• SUPPLIED INFORMATION
—————

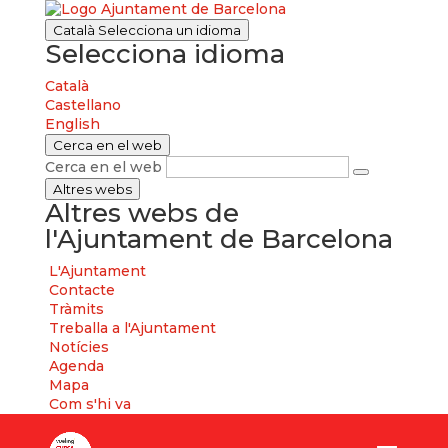
Català
Selecciona un idioma
Selecciona idioma
Català
Castellano
English
Cerca en el web
Cerca en el web
Altres webs
Altres webs de
l'Ajuntament de Barcelona
L'Ajuntament
Contacte
Tràmits
Treballa a l'Ajuntament
Notícies
Agenda
Mapa
Com s'hi va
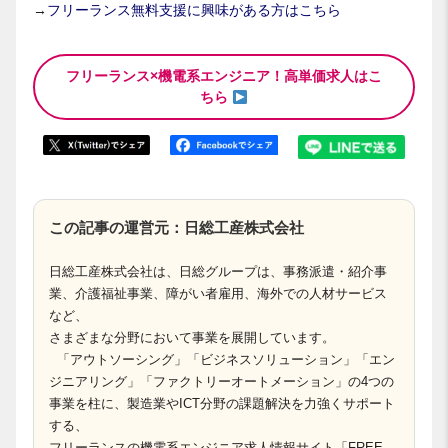
→
フリーランス無料支援に興味がある方はこちら
フリーランス×機電系エンジニア！高単価求人はこ
ちら
この記事の運営元：日総工産株式会社
日総工産株式会社は、日総グループは、事務派遣・紹介事
業、介護福祉事業、障がい者雇用、海外での人材サービス
など、
さまざまな分野において事業を展開しています。
「アウトソーシング」「ビジネスソリューション」「エン
ジニアリング」「ファクトリーオートメーション」の4つの
事業を柱に、製造業やICT分野の課題解決を力強くサポート
する、
フリーランスの機電系エンジニア求人情報サイト「FREE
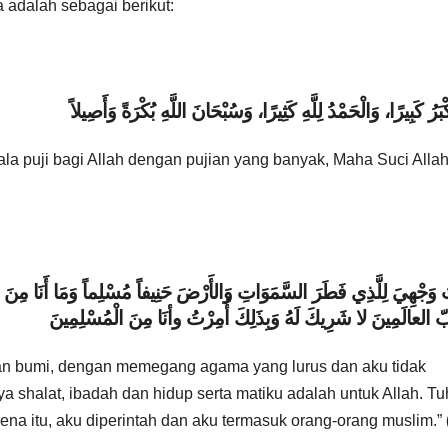
ya adalah sebagai berikut:
كْبَرُ كَبِيرًا، وَالْحَمْدُ لِلَّهِ كَثِيرًا، وَسُبْحَانَ اللَّهِ بُكْرَةً وَأَصِيلاً
a puji bagi Allah dengan pujian yang banyak, Maha Suci Allah
ُ وَجْهِيَ لِلَّذِي فَطَرَ السَّمَوَاتِ وَالأَرْضَ حَنِيفاً مُسْلِماً وَمَا أَنَا م
رَبّ العالَمِينَ لا شَرِيكَ لَهُ وَبِذَلِكَ أُمِرْتُ وأنَا مِنَ الْمُسْلِمِينَ
an bumi, dengan memegang agama yang lurus dan aku tidak
 shalat, ibadah dan hidup serta matiku adalah untuk Allah. T
rena itu, aku diperintah dan aku termasuk orang-orang muslim.”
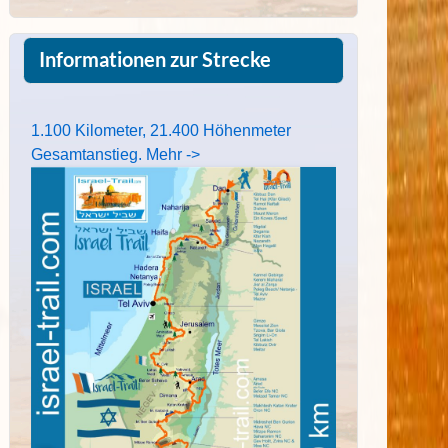
Informationen zur Strecke
1.100 Kilometer, 21.400 Höhenmeter
Gesamtanstieg. Mehr ->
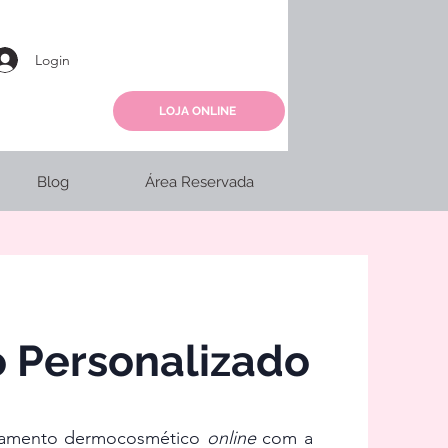
Login
LOJA ONLINE
Blog
Área Reservada
 Personalizado
lhamento dermocosmético
online
com a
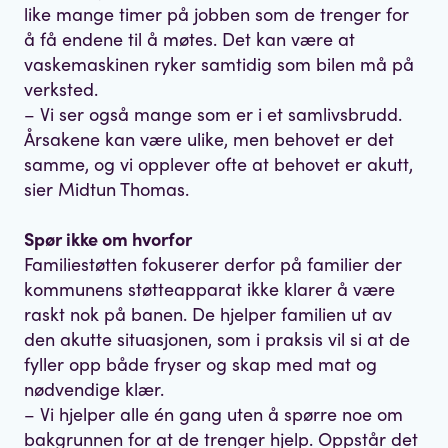
like mange timer på jobben som de trenger for
å få endene til å møtes. Det kan være at
vaskemaskinen ryker samtidig som bilen må på
verksted.
– Vi ser også mange som er i et samlivsbrudd.
Årsakene kan være ulike, men behovet er det
samme, og vi opplever ofte at behovet er akutt,
sier Midtun Thomas.
Spør ikke om hvorfor
Familiestøtten fokuserer derfor på familier der
kommunens støtteapparat ikke klarer å være
raskt nok på banen. De hjelper familien ut av
den akutte situasjonen, som i praksis vil si at de
fyller opp både fryser og skap med mat og
nødvendige klær.
– Vi hjelper alle én gang uten å spørre noe om
bakgrunnen for at de trenger hjelp. Oppstår det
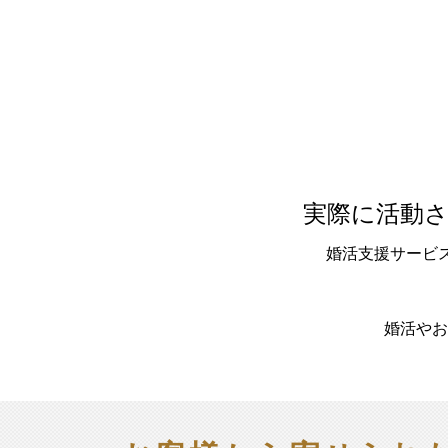
実際に活動
婚活支援サービ
婚活やお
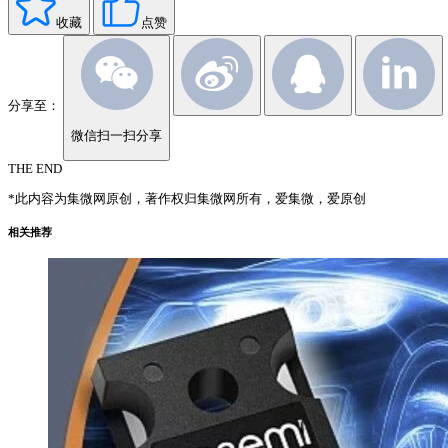
收藏
点赞
分享至：
微信扫一扫分享
THE END
*此内容为集微网原创，著作权归集微网所有，爱集微，爱原创
相关推荐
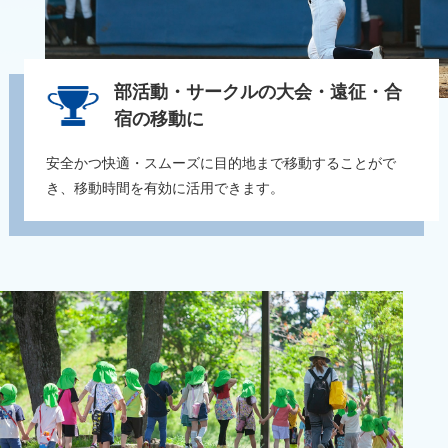
部活動・サークルの大会・遠征・
合
宿の移動に
安全かつ快適・スムーズに目的地まで移動することがで
き、移動時間を有効に活用できます。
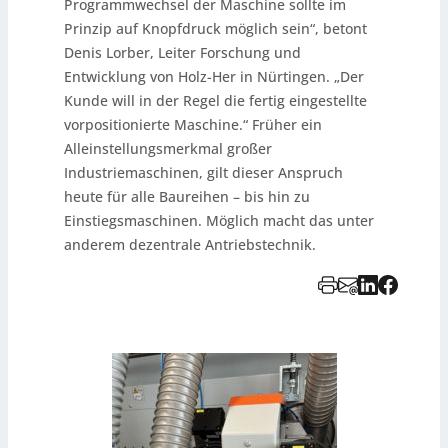
Programmwechsel der Maschine sollte im
Prinzip auf Knopfdruck möglich sein“, betont
Denis Lorber, Leiter Forschung und
Entwicklung von Holz-Her in Nürtingen. „Der
Kunde will in der Regel die fertig eingestellte
vorpositionierte Maschine.“ Früher ein
Alleinstellungsmerkmal großer
Industriemaschinen, gilt dieser Anspruch
heute für alle Baureihen – bis hin zu
Einstiegsmaschinen. Möglich macht das unter
anderem dezentrale Antriebstechnik.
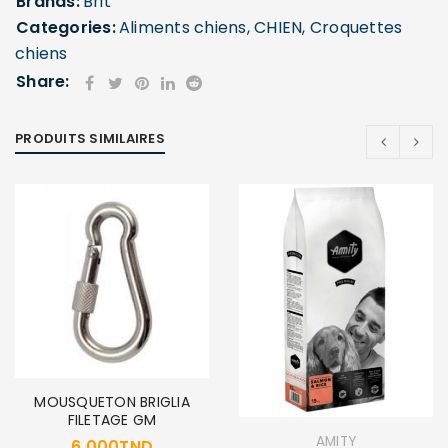
Brands:
Brit
Categories:
Aliments chiens
,
CHIEN
,
Croquettes
chiens
Share:
PRODUITS SIMILAIRES
MOUSQUETON BRIGLIA
FILETAGE GM
AMITY
6,000
TND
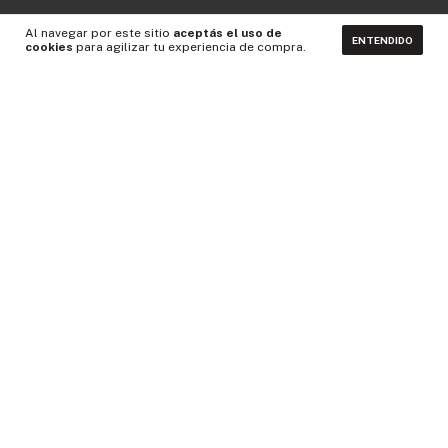
Al navegar por este sitio
aceptás el uso de
ENTENDIDO
cookies
para agilizar tu experiencia de compra.
CONTACTÁNOS
NEWSLETTER
Medios de pago
Idiomas y monedas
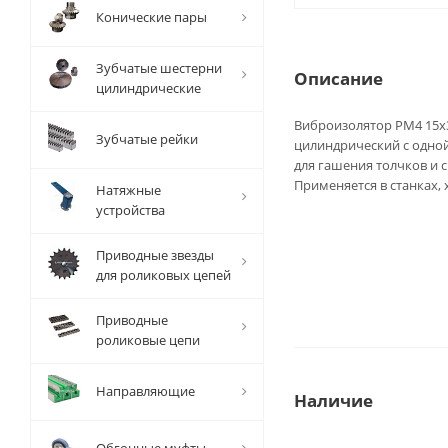
Конические пары
Зубчатые шестерни
Описание
цилиндрические
Виброизолятор PM4 15x3
Зубчатые рейки
цилиндрический с одно
для гашения толчков и
Применяется в станках,
Натяжные
устройства
Приводные звезды
для роликовых цепей
Приводные
роликовые цепи
Направляющие
Наличие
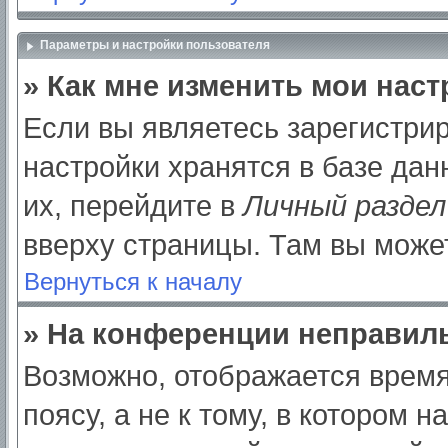
Параметры и настройки пользователя
» Как мне изменить мои нас
Если вы являетесь зарегистри
настройки хранятся в базе да
их, перейдите в
Личный раздел
вверху страницы. Там вы может
Вернуться к началу
» На конференции неправил
Возможно, отображается время
поясу, а не к тому, в котором 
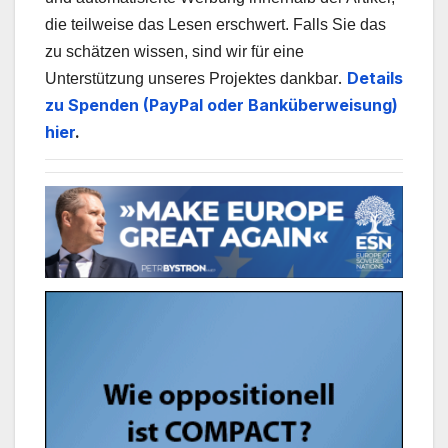
die teilweise das Lesen erschwert. Falls Sie das
zu schätzen wissen, sind wir für eine
.
Details
Unterstützung unseres Projektes dankbar
zu Spenden (PayPal oder Banküberweisung)
hier
.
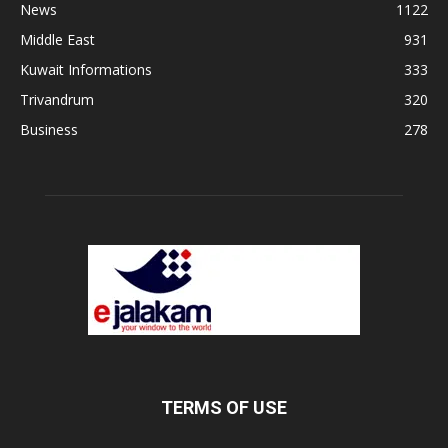
News
1122
Middle East
931
Kuwait Informations
333
Trivandrum
320
Business
278
TERMS OF USE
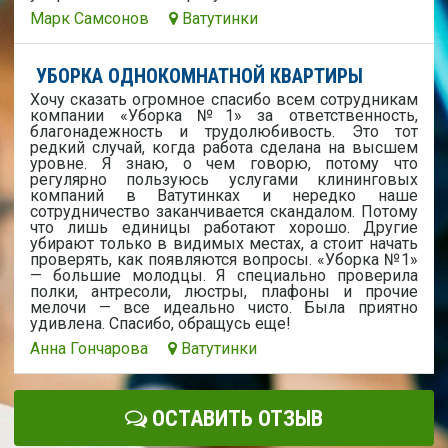
Марк Самсонов
Ватутинки
УБОРКА ОДНОКОМНАТНОЙ КВАРТИРЫ
Хочу сказать огромное спасибо всем сотрудникам
компании «Уборка №1» за ответственность,
благонадежность и трудолюбивость. Это тот
редкий случай, когда работа сделана на высшем
уровне. Я знаю, о чем говорю, потому что
регулярно пользуюсь услугами клининговых
компаний в Ватутинках и нередко наше
сотрудничество заканчивается скандалом. Потому
что лишь единицы работают хорошо. Другие
убирают только в видимых местах, а стоит начать
проверять, как появляются вопросы. «Уборка №1»
— большие молодцы. Я специально проверила
полки, антресоли, люстры, плафоны и прочие
мелочи — все идеально чисто. Была приятно
удивлена. Спасибо, обращусь еще!
Анна Гончарова
Ватутинки
ОСТАВИТЬ ОТЗЫВ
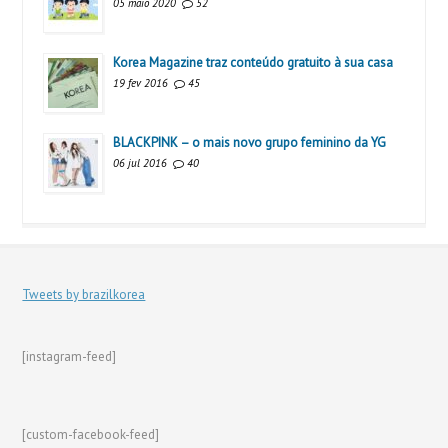
05 maio 2020
52
Korea Magazine traz conteúdo gratuito à sua casa
19 fev 2016
45
BLACKPINK – o mais novo grupo feminino da YG
06 jul 2016
40
Tweets by brazilkorea
[instagram-feed]
[custom-facebook-feed]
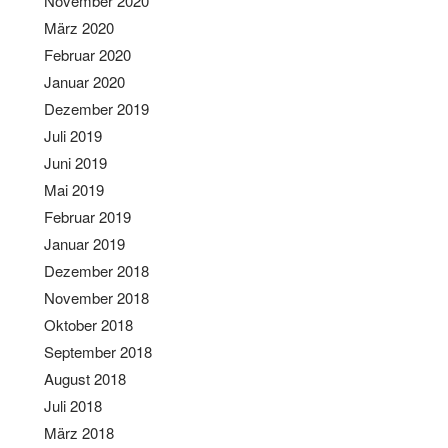
November 2020
März 2020
Februar 2020
Januar 2020
Dezember 2019
Juli 2019
Juni 2019
Mai 2019
Februar 2019
Januar 2019
Dezember 2018
November 2018
Oktober 2018
September 2018
August 2018
Juli 2018
März 2018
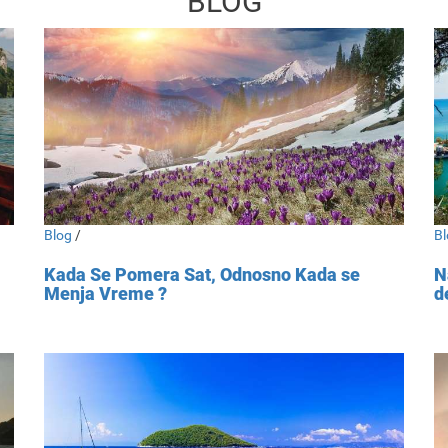
BLOG
Blog
/
Bl
Kada Se Pomera Sat, Odnosno Kada se
N
Menja Vreme ?
d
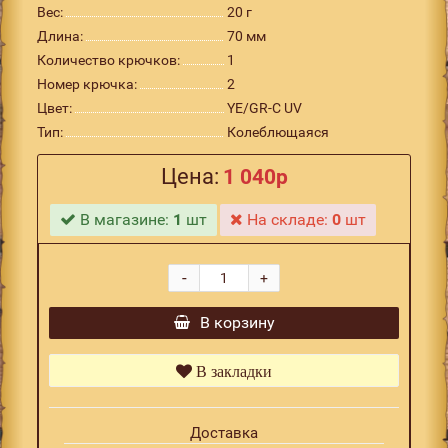
Вес:
20 г
Длина:
70 мм
Количество крючков:
1
Номер крючка:
2
Цвет:
YE/GR-C UV
Тип:
Колеблющаяся
Цена:
1 040р
В магазине:
1
шт
На складе:
0
шт
-
+
В корзину
В закладки
Доставка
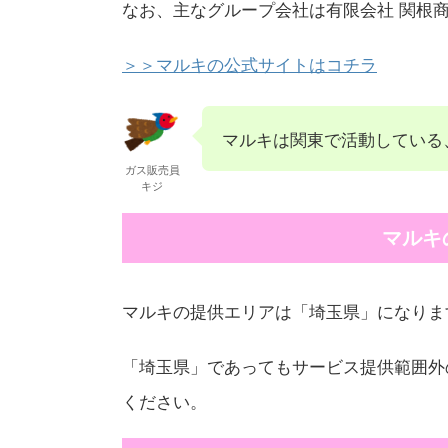
なお、主なグループ会社は有限会社 関根
＞＞マルキの公式サイトはコチラ
マルキは関東で活動している
ガス販売員
キジ
マルキ
マルキの提供エリアは「埼玉県」になりま
「埼玉県」であってもサービス提供範囲外
ください。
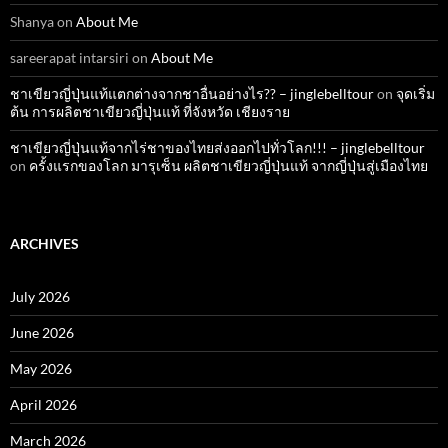
Shanya
on
About Me
sareerapat intarsiri
on
About Me
ชาเขียวญี่ปุ่นแท้แตกต่างจากชาอื่นอย่างไร?? – jinglebelltour
on
จุดเริ่ม
ต้น การผลิตชาเขียวญี่ปุ่นแท้ ที่จังหวัด เชียงราย
ชาเขียวญี่ปุ่นแท้จากไร่ชาของไทยส่งออกไปทั่วโลก!!! – jinglebelltour
on
ครั้งแรกของโลก มารุเซ็น ผลิตชาเขียวญี่ปุ่นแท้ จากญี่ปุ่นสู่เมืองไทย
ARCHIVES
July 2026
June 2026
May 2026
April 2026
March 2026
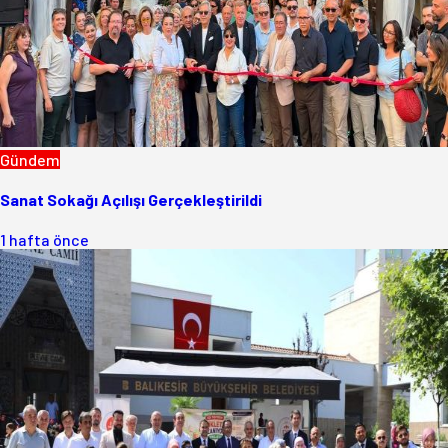
Gündem
Sanat Sokağı Açılışı Gerçekleştirildi
1 hafta önce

—————

• WHAT YOU NEED TO DO
Set down every entry exactly; omit the pictures.

• SOLUTION BELOW
Català
Selecciona un idioma
Selecciona idioma
Català
Castellano
English
Cerca en el web
Cerca en el web
Altres webs
Altres webs de
l'Ajuntament de Barcelona
L'Ajuntament
Contacte
Tràmits
Treballa a l'Ajuntament
Notícies
Agenda
Mapa
Com s'hi va
→
フリーランス無料支援に興味がある方はこちら
フリーランス×機電系エンジニア！高単価求人はこ
ちら
この記事の運営元：日総工産株式会社
日総工産株式会社は、日総グループは、事務派遣・紹介事
業、介護福祉事業、障がい者雇用、海外での人材サービス
など、
さまざまな分野において事業を展開しています。
「アウトソーシング」「ビジネスソリューション」「エン
ジニアリング」「ファクトリーオートメーション」の4つの
事業を柱に、製造業やICT分野の課題解決を力強くサポート
する、
フリーランスの機電系エンジニア求人情報サイト「FREE
ya adalah sebagai berikut:
كْبَرُ كَبِيرًا، وَالْحَمْدُ لِلَّهِ كَثِيرًا، وَسُبْحَانَ اللَّهِ بُكْرَةً وَأَصِيلاً
a puji bagi Allah dengan pujian yang banyak, Maha Suci Allah
ُ وَجْهِيَ لِلَّذِي فَطَرَ السَّمَوَاتِ وَالأَرْضَ حَنِيفاً مُسْلِماً وَمَا أَنَا م
رَبّ العالَمِينَ لا شَرِيكَ لَهُ وَبِذَلِكَ أُمِرْتُ وأنَا مِنَ الْمُسْلِمِينَ
an bumi, dengan memegang agama yang lurus dan aku tidak
 shalat, ibadah dan hidup serta matiku adalah untuk Allah. T
rena itu, aku diperintah dan aku termasuk orang-orang muslim.”
Informationen zur Strecke
1.100 Kilometer, 21.400 Höhenmeter
Gesamtanstieg. Mehr ->
Login
LOJA ONLINE
Blog
Área Reservada
 Personalizado
lhamento dermocosmético
online
com a
like mange timer på jobben som de trenger for
å få endene til å møtes. Det kan være at
vaskemaskinen ryker samtidig som bilen må på
verksted.
– Vi ser også mange som er i et samlivsbrudd.
Årsakene kan være ulike, men behovet er det
samme, og vi opplever ofte at behovet er akutt,
sier Midtun Thomas.
Spør ikke om hvorfor
Familiestøtten fokuserer derfor på familier der
kommunens støtteapparat ikke klarer å være
raskt nok på banen. De hjelper familien ut av
den akutte situasjonen, som i praksis vil si at de
fyller opp både fryser og skap med mat og
nødvendige klær.
– Vi hjelper alle én gang uten å spørre noe om
bakgrunnen for at de trenger hjelp. Oppstår det
実際に活動
婚活支援サービ
婚活やお
收藏
点赞
分享至：
微信扫一扫分享
THE END
*此内容为集微网原创，著作权归集微网所有，爱集微，爱原创
相关推荐
部活動・サークルの大会・遠征・
合
宿の移動に
安全かつ快適・スムーズに目的地まで移動することがで
き、移動時間を有効に活用できます。
Programmwechsel der Maschine sollte im
Prinzip auf Knopfdruck möglich sein“, betont
Denis Lorber, Leiter Forschung und
Entwicklung von Holz-Her in Nürtingen. „Der
Kunde will in der Regel die fertig eingestellte
vorpositionierte Maschine.“ Früher ein
Alleinstellungsmerkmal großer
Industriemaschinen, gilt dieser Anspruch
heute für alle Baureihen – bis hin zu
Einstiegsmaschinen. Möglich macht das unter
anderem dezentrale Antriebstechnik.
Brands:
Brit
Categories:
Aliments chiens
,
CHIEN
,
Croquettes
chiens
Share:
PRODUITS SIMILAIRES
MOUSQUETON BRIGLIA
FILETAGE GM
AMITY
6,000
TND
Al navegar por este sitio
aceptás el uso de
ENTENDIDO
cookies
para agilizar tu experiencia de compra.
CONTACTÁNOS
NEWSLETTER
Medios de pago
Idiomas y monedas
Конические пары
Зубчатые шестерни
Описание
цилиндрические
Виброизолятор PM4 15x3
Зубчатые рейки
цилиндрический с одно
для гашения толчков и
Применяется в станках,
Натяжные
устройства
Приводные звезды
для роликовых цепей
Приводные
роликовые цепи
Направляющие
Наличие
Параметры и настройки пользователя
» Как мне изменить мои нас
Если вы являетесь зарегистри
настройки хранятся в базе да
их, перейдите в
Личный раздел
вверху страницы. Там вы может
Вернуться к началу
» На конференции неправил
Возможно, отображается время
поясу, а не к тому, в котором 
die teilweise das Lesen erschwert. Falls Sie das
zu schätzen wissen, sind wir für eine
.
Details
Unterstützung unseres Projektes dankbar
zu Spenden (PayPal oder Banküberweisung)
hier
.
News
1122
Middle East
931
Kuwait Informations
333
Trivandrum
320
Business
278
TERMS OF USE
Марк Самсонов
Ватутинки
УБОРКА ОДНОКОМНАТНОЙ КВАРТИРЫ
Хочу сказать огромное спасибо всем сотрудникам
компании «Уборка №1» за ответственность,
благонадежность и трудолюбивость. Это тот
редкий случай, когда работа сделана на высшем
уровне. Я знаю, о чем говорю, потому что
регулярно пользуюсь услугами клининговых
компаний в Ватутинках и нередко наше
сотрудничество заканчивается скандалом. Потому
что лишь единицы работают хорошо. Другие
убирают только в видимых местах, а стоит начать
проверять, как появляются вопросы. «Уборка №1»
— большие молодцы. Я специально проверила
полки, антресоли, люстры, плафоны и прочие
мелочи — все идеально чисто. Была приятно
удивлена. Спасибо, обращусь еще!
Анна Гончарова
Ватутинки
ОСТАВИТЬ ОТЗЫВ
05 maio 2020
52
Korea Magazine traz conteúdo gratuito à sua casa
19 fev 2016
45
BLACKPINK – o mais novo grupo feminino da YG
06 jul 2016
40
Tweets by brazilkorea
[instagram-feed]
[custom-facebook-feed]
November 2020
März 2020
Februar 2020
Januar 2020
Dezember 2019
Juli 2019
Juni 2019
Mai 2019
Februar 2019
Januar 2019
Dezember 2018
November 2018
Oktober 2018
September 2018
August 2018
Juli 2018
März 2018
BLOG
Blog
/
Bl
Kada Se Pomera Sat, Odnosno Kada se
N
Menja Vreme ?
d
Вес:
20 г
Длина:
70 мм
Количество крючков:
1
Номер крючка:
2
Цвет:
YE/GR-C UV
Тип:
Колеблющаяся
Цена:
1 040р
В магазине:
1
шт
На складе:
0
шт
-
+
В корзину
В закладки
Доставка
なお、主なグループ会社は有限会社 関根
＞＞マルキの公式サイトはコチラ
マルキは関東で活動している
ガス販売員
キジ
マルキ
マルキの提供エリアは「埼玉県」になりま
「埼玉県」であってもサービス提供範囲外
ください。
Shanya
on
About Me
sareerapat intarsiri
on
About Me
ชาเขียวญี่ปุ่นแท้แตกต่างจากชาอื่นอย่างไร?? – jinglebelltour
on
จุดเริ่ม
ต้น การผลิตชาเขียวญี่ปุ่นแท้ ที่จังหวัด เชียงราย
ชาเขียวญี่ปุ่นแท้จากไร่ชาของไทยส่งออกไปทั่วโลก!!! – jinglebelltour
on
ครั้งแรกของโลก มารุเซ็น ผลิตชาเขียวญี่ปุ่นแท้ จากญี่ปุ่นสู่เมืองไทย
ARCHIVES
July 2026
June 2026
May 2026
April 2026
March 2026
Gündem
Sanat Sokağı Açılışı Gerçekleştirildi
1 hafta önce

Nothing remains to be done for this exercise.